People of ACM - Jingdong Wang

December 7, 2021

What does your role as Chief Architect for Computer Vision at Baidu's Artificial Intelligence Group involve?
Our team conducts product-driven and cutting-edge computer vision/deep learning/AI research and develops practical computer vision applications to support AI cloud, Baidu image and video search, intelligent driving, and other platform/product teams. We also actively collaborate with leading researchers, faculty members and scholars.

Will you give us one example of an exciting research development happening at the intersection of computer vision and multimedia search?
In the past 14 years, I primarily focused on multimedia search and deep learning-based computer vision architectures and applications. In the early part of these years, I worked closely with the Bing multimedia search team and focused on problems that are of both research significance and practical importance. Among the many exciting developments are salient object detection for the Bing image search color filter, visual features for improved image search ranker, and approximate nearest neighbor (ANN) search for image search by example.

ANN search is also a fundamental problem in machine learning and computational geometry. The goal of ANN search is to find the approximate nearest items for a query item among a large database under some defined distance metrics, such as Euclidean distance and cosine distance. I started the research on ANN in 2009 and made some interesting observations: if one item is close to the query item, its neighboring items are most likely to also be close to the query item. Motivated by this observation, I developed a practical ANN search algorithm with the neighborhood graph and the kd-trees as the index, where the kd-trees serve as selecting starting items and addressing the dis-connectivity issue of the neighborhood graph. We further designed an efficient algorithm to construct the neighborhood graph index. These two works were published in ACM MM 2012 and CVPR 2012.

The algorithm was later adopted in many Microsoft products as a core component. In 2014, we shipped the full solution of index building and search techniques to the Bing image search and Bing Ads. To the best of our knowledge, our neighborhood graph-based ANN search algorithm is the first of its kind to be used in a real product of large scale. Since 2017, the graph-based ANN search algorithm has been further improved and deployed to web search engines with hundreds of billions of deeply-learned document vectors, and the technology with solid state drive (SSD) was published in NeurIPS 2021. In 2019, the source of our algorithm was made publicly available at Github, which is now widely known and used.

You also have done significant work in the area of deep learning for computer vision. In the paper Deep High-Resolution Representation Learning for Visual Recognition, you and your co-authors explored how to build a universal neural network, the high-resolution network (HRNet) for visual recognition. What is HRNet and how does it advance the neural architecture design?
HRNet is a universal architecture that learns high-resolution representations. It is broadly applicable to general computer vision tasks, especially position-sensitive tasks, e.g., semantic segmentation, human pose estimation, and object detection.

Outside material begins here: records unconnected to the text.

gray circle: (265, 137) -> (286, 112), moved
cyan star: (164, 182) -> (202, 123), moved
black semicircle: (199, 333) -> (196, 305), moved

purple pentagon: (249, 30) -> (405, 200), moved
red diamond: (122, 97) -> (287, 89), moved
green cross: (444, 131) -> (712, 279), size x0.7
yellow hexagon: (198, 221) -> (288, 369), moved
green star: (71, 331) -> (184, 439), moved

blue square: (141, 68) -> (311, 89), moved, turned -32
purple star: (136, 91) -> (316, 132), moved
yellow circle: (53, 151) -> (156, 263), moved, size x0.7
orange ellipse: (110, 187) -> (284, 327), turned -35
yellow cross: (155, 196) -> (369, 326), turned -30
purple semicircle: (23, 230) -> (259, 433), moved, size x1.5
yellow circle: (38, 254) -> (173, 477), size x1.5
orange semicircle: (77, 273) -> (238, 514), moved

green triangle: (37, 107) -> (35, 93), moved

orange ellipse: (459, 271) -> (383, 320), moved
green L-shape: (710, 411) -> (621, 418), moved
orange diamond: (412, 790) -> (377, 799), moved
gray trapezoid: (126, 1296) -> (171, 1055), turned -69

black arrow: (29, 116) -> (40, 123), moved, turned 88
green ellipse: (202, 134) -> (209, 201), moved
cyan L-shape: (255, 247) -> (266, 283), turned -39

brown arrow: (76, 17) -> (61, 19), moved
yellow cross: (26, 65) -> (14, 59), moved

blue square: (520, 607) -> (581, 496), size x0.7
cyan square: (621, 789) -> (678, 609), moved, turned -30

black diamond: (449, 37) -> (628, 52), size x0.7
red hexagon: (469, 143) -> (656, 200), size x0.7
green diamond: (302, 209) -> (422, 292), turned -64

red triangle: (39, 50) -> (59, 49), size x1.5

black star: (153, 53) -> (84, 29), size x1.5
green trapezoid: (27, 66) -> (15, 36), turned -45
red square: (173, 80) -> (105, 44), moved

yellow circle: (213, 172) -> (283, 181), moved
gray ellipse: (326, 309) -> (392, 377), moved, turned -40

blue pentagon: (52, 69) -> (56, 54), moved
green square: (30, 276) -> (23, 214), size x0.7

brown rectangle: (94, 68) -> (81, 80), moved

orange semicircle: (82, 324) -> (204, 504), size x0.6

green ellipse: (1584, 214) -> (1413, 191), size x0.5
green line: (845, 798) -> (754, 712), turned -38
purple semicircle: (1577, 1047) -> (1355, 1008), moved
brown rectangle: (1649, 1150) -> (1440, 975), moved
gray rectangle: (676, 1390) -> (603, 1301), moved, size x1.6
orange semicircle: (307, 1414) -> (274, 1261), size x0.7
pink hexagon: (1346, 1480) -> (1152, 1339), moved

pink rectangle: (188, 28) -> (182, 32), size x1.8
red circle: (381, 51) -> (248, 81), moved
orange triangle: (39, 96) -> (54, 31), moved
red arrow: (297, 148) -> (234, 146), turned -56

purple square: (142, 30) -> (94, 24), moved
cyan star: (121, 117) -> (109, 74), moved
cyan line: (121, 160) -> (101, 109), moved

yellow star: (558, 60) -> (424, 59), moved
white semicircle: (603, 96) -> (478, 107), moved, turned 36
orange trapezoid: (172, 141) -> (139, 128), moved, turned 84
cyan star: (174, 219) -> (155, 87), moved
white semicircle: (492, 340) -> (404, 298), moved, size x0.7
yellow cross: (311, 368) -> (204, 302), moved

Prior to HRNet, almost all the backbones, including AlexNet (2012), GoogleNet (2014), VGGNet (2014), ResNet (2015), and DenseNet (2016), have been classification architectures developed initially from image classification. Most other visual recognition tasks, such as semantic segmentation, human pose estimation, and object detection are position-sensitive and require spatially fine representations. HRNet breaks the previous golden rule that classification architecture is the backbone for position-sensitive tasks and is designed to directly learn high-resolution (spatially fine) representations.

HRNet is conceptually different from classification architecture, being that it's designed from scratch, rather than from the classification architecture. It breaks the dominant design rule, connecting the convolutions in series from high resolution to low resolution, which goes back to LeNet-5 and is followed by the classification networks mentioned above, and maintains high-resolution representations through the entire network process.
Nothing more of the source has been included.